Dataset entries

----------

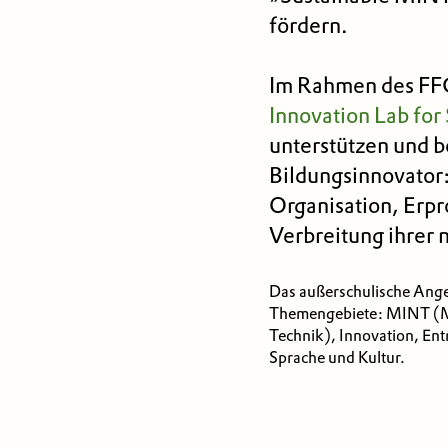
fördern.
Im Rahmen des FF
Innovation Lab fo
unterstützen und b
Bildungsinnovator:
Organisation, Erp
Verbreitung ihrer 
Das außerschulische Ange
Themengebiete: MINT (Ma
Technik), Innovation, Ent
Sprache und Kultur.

----------

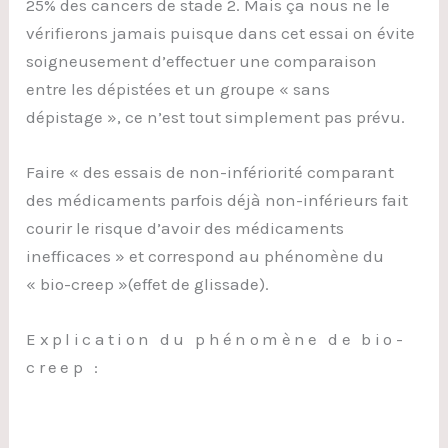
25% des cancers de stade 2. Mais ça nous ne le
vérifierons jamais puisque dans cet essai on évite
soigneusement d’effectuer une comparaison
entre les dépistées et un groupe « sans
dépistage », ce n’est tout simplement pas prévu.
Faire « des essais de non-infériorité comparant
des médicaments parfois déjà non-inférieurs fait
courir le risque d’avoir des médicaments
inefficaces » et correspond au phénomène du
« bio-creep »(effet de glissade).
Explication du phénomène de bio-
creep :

----------

**WORK TASK:**
Using the entries shown above, reproduce verbatim the lines from the line bearing "Das außerschulische Ange" to the line bearing "Sprache und Kultur.", inclusive.

**ANSWER SECTION:**
Das außerschulische Ange
Themengebiete: MINT (Ma
Technik), Innovation, Ent
Sprache und Kultur.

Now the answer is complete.